TASK OBJECTIVE →
The whole listing needs to be written out exactly, except for any images.

DATASET EXCERPTS below:

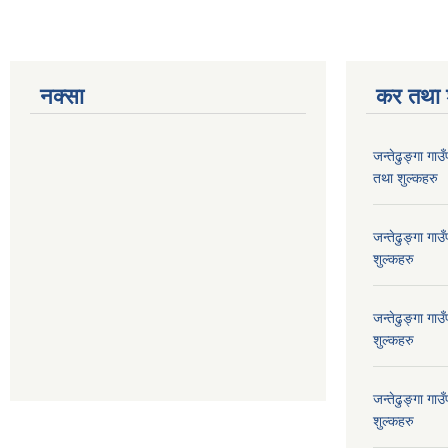
नक्सा
कर तथा श
जन्तेढुङ्गा ग
तथा शुल्कहरु
जन्तेढुङ्गा ग
शुल्कहरु
जन्तेढुङ्गा ग
शुल्कहरु
जन्तेढुङ्गा ग
शुल्कहरु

End of DATASET EXCERPTS.

EXERCISE OUTPUT →
नक्सा
कर तथा श
जन्तेढुङ्गा ग
तथा शुल्कहरु
जन्तेढुङ्गा ग
शुल्कहरु
जन्तेढुङ्गा ग
शुल्कहरु
जन्तेढुङ्गा ग
शुल्कहरु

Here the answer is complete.